空色の瞳にキスを。
ひとしきりアズキと笑いあった後、ナナセはルグィンに目配せをして。

「アズキ。」

名を呼ばれて、アズキが見つめた銀の少女の薄い青の瞳は、うっすらと緊張が窺えた。
ひやりと冷たい彼女の手に、掴まれて、不思議に思いながらもなにが起こるか聞ける雰囲気ではなかった。

アズキの手を引いて、ナナセは5歩ほど先にいるスズランとトーヤの元へと歩き出す。

彼女の様子に扉をちらりと見遣った獅子の少女は、黒猫の少年に一度だけ鋭い眼差しを見せた。

それにルグィンもスッと視線を扉に向けて、またスズランを睨むと彼女は挑発的な笑みを浮かべる。

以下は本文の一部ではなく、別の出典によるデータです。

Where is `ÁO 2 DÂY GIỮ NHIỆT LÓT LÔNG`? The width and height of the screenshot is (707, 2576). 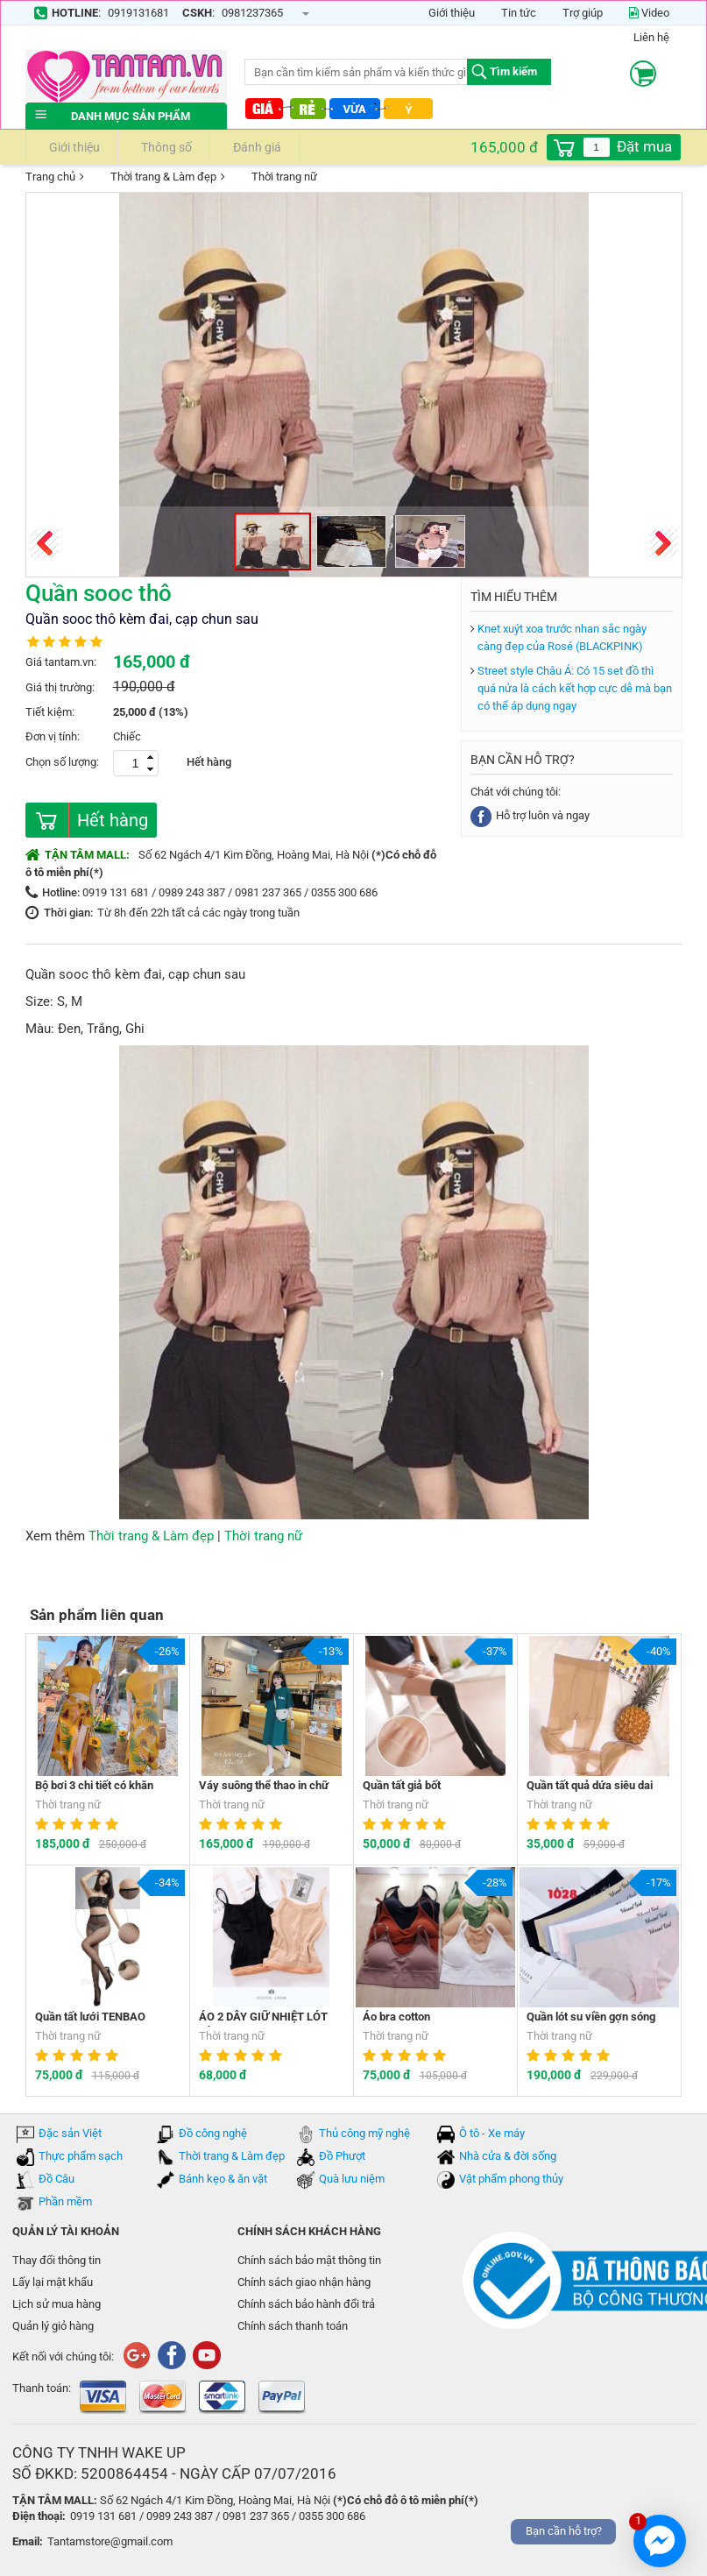 ÁO 2 DÂY GIỮ NHIỆT LÓT LÔNG is located at coordinates (263, 2018).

一瞬見せた鋭い瞳を見てしまったナナセは、栗色の髪の彼女を恐る恐る見上げて口を開いた。

「スズラン。
…ちょっと、いいかな。」

決意をほんのりと映し出す空色に、スズランは唇に小さく笑みを乗せて。

「えぇ。」


強張った唇に乗せられた震えた声は、静まり返ったこの部屋に広がっていく。

「スズラン、アズキ、トーヤ。

ここに来たとき、迷っていた未来の話、ちゃんと決めたよ。」

その言葉が唐突で、身構えていなかったアズキとトーヤは呆然とする中、一呼吸を置いて彼女は続ける。


揺れて、悩む瞳は、今は揺れない。

淡さの残った、深い、青。


「沢山の人に迷惑をかけて、父さんのことがあって。

だけど、それでも私を望む人がいてくれるなら。


あたし、王様に…なりたい。」


ぎゅ、と小さな拳が太股のそばで握られていて、それが言う怖さだと、アズキは気付く。

─もしかして、訓練の終わる時間をあのナナセが読み違えたのは、緊張から…?

まだ呆然とするアズキが、心の隅でそう思った。


言い終えてしばらくして、そっとスズランを見上げると前から知っていたからか優しい微笑みを返してくれた。
励ますようなそれに釘付けになっているナナセに、ナナセの言葉をやっと理解したトーヤは驚きを隠せず言葉が零れる。

「本気かよ…。」

「…勿論。」


アズキはふわりと笑顔を浮かべて、涙の膜を張ったその瞳でナナセを見つめる。

「私、力になるからね。」

「…俺だって、力になりたいから。」

「スズランもだよね!」

「勿論。貴方達の為なら出来ることはなんでもするわよ?」

いつもの如く明るいアズキと、妖艶なスズラン。